In 1918, when she was thirteen her father died, she moved to Los Angeles with her mother and brother. She soon signed with the studios, along with the enormous wave of other new actresses. In 1925 Myrna changed her last name to Loy and was cast in her first Warner Bros. Picture, What Price of Beauty?, a silent film, and she was cast as 'Vamp', a role that for a time she would be typecast as, portraying other forms of exotic women and mistresses. 






“Some perfect wife I am. I’ve been married four times, divorced four times, have no children, and can’t boil an egg.” ~ Myrna Loy referring to her perfect wife typecasting
(Myrna WAS actually married four times, her first marriage lasting 8 years in 1936 and her last marriage lasting 9 years, divorcing in 1960). 



When the talking pictures era, Myrna's characters began to distinguish themselves from one another. She appeared as a chorus girl in the original The Jazz Singer (1927). In Manhattan Melodrama (1934) and then had her first leading role in 1934's The Thin Man.

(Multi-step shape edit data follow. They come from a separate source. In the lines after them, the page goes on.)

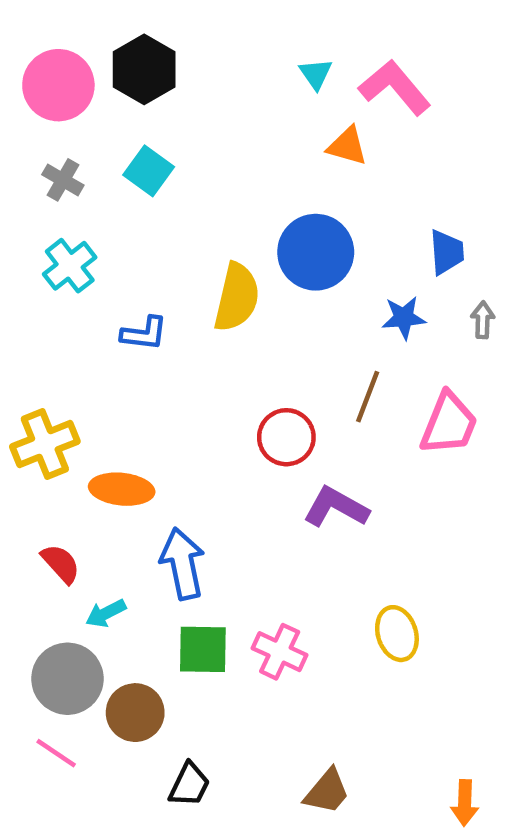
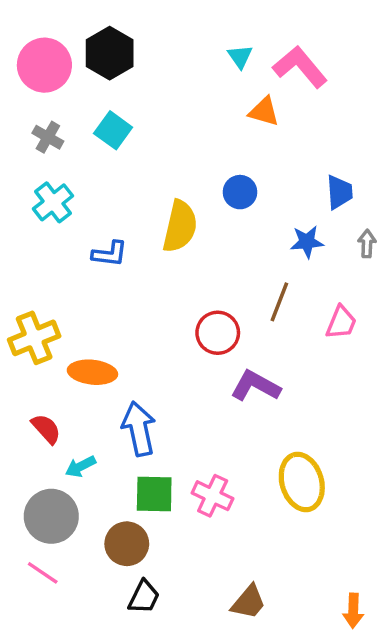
blue circle: (316, 252) -> (240, 192), size x0.6
pink trapezoid: (449, 424) -> (341, 322), size x0.7
yellow ellipse: (397, 634) -> (302, 482), size x1.4
brown circle: (135, 713) -> (127, 544), moved

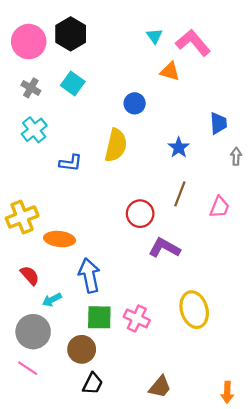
blue circle: (240, 192) -> (135, 103), moved
blue star: (307, 242) -> (179, 147), moved, turned -30

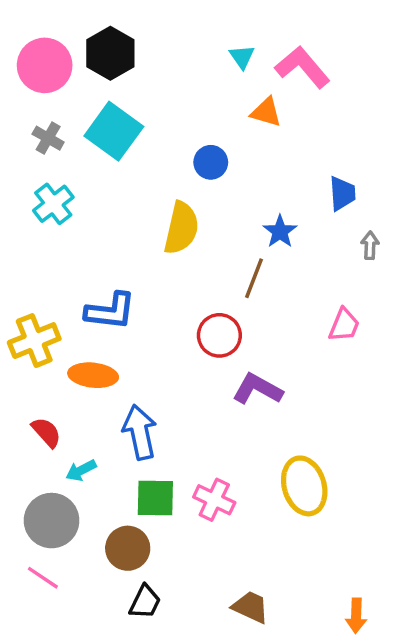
cyan square: (73, 83) -> (114, 131), size x1.5
blue L-shape: (71, 163) -> (110, 311), moved, size x1.4
brown line: (180, 194) -> (254, 278), moved
brown trapezoid: (160, 387) -> (251, 607), turned -105

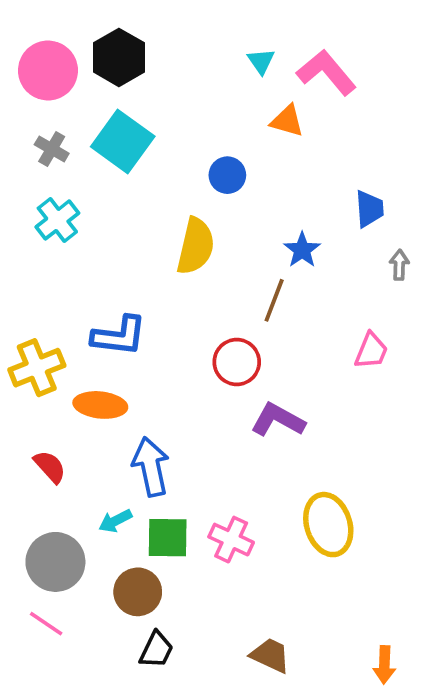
cyan arrow: (81, 470) -> (115, 521), moved

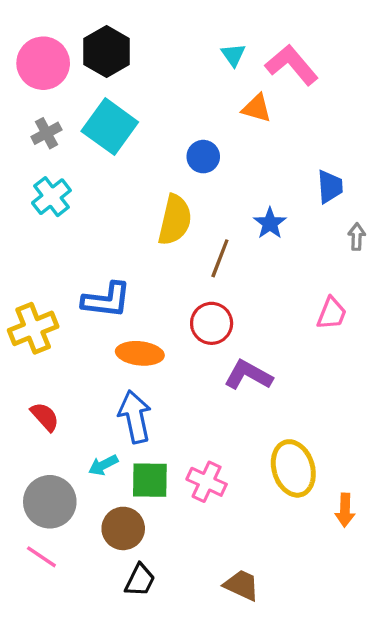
gray cross: (52, 149) -> (46, 133), turned 32
brown line: (274, 300) -> (220, 258), moved
orange ellipse: (100, 405) -> (140, 353), moved
orange arrow: (384, 665) -> (345, 510), moved

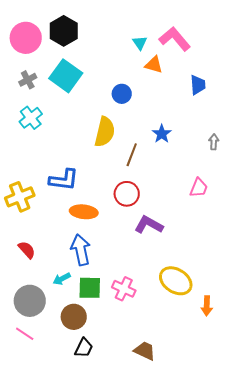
cyan triangle: (233, 55) -> (140, 43), moved
blue trapezoid: (330, 187) -> (198, 85), moved
yellow ellipse: (293, 468) -> (176, 281), turned -40

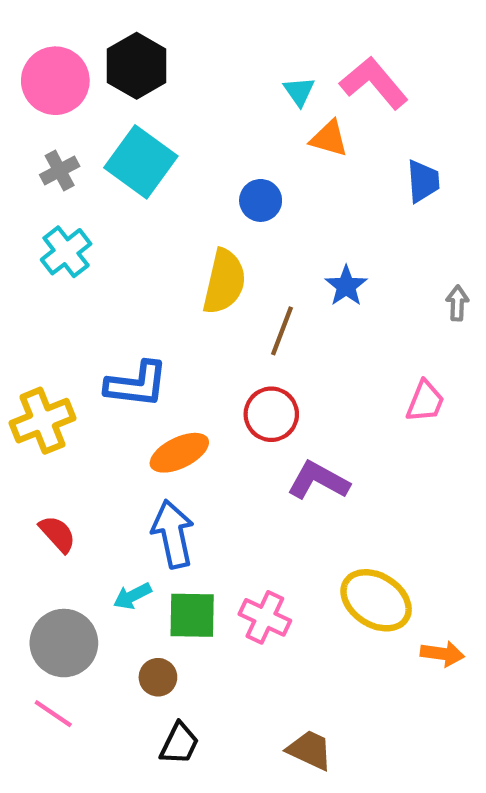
orange ellipse: (84, 212) -> (179, 453), turned -32
orange arrow: (207, 306) -> (442, 654), turned -84
brown circle: (74, 317) -> (158, 677), size x0.7

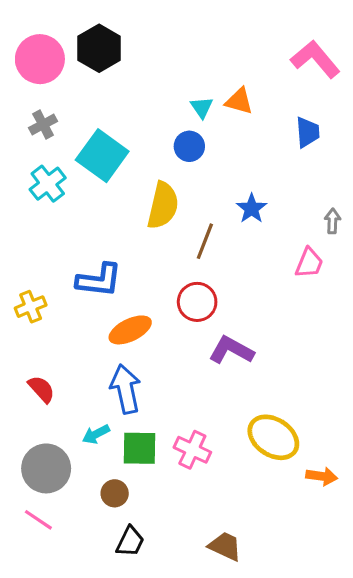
pink L-shape: (374, 83) -> (315, 59), moved
cyan triangle: (299, 91) -> (202, 107), moved
cyan square: (141, 162) -> (102, 156), moved
pink trapezoid: (425, 401) -> (309, 263), moved
yellow cross: (43, 421) -> (31, 307), size x0.7

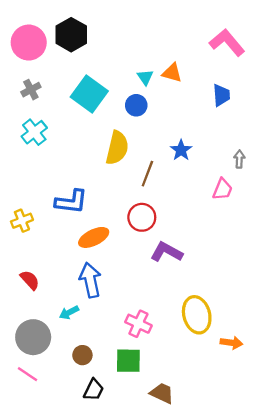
cyan square: (102, 156) -> (89, 94), moved
yellow ellipse: (273, 437) -> (197, 315), turned 42
green square: (140, 448) -> (128, 361), moved

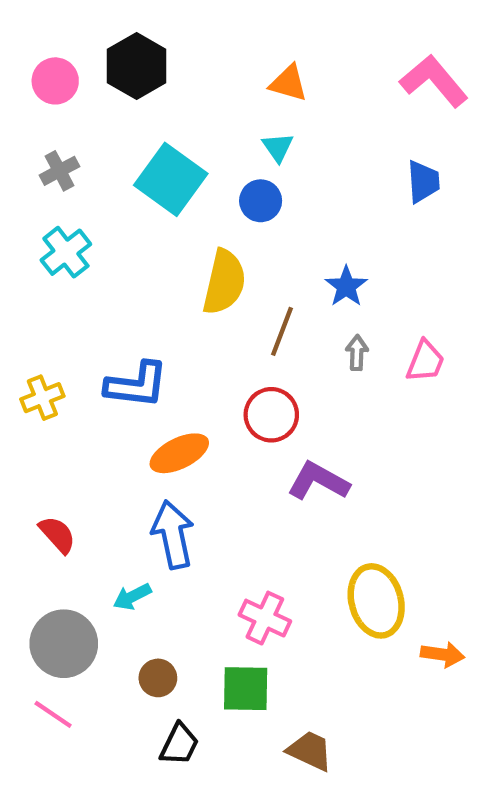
pink circle: (29, 43) -> (55, 81), size x0.7
orange triangle: (172, 73) -> (288, 83), moved
gray arrow: (239, 159) -> (357, 353), moved
yellow cross: (22, 221) -> (42, 398), moved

When WWII broke out, she temporarily left her acting career to focus on the war effort, working closely with the Red Cross. She toured frequently to raise war bonds, and was so outspokenly against Hitler that her name appeared on his blacklist. (If I was going to have my name appear on anyone's blacklist, that'd be the one I'd want to be on. Go Myrna!)


After the war ended, her movie career slowed. She returned to acting, but it was mostly in stage productions. 


In 1965 she received an award for her work in the Chicago Theatre, and in 1988 she was the recipient of the Lifetime Achievement Award from The Kennedy Center. She was never nominated for an Academy Award, but in 1991 received an Academy Honorary Award for her career achievement. This was her last public appearance.



Myrna had breast cancer twice in her life (1975 and 1979) and had a mastectomy. She died in 1993 during surgery.


I highly suggest you TIVO her movies or download them, as she is mesmerizing, and such a style icon in my opinion. Exotic yet delicate at the same time. Funny without being situational.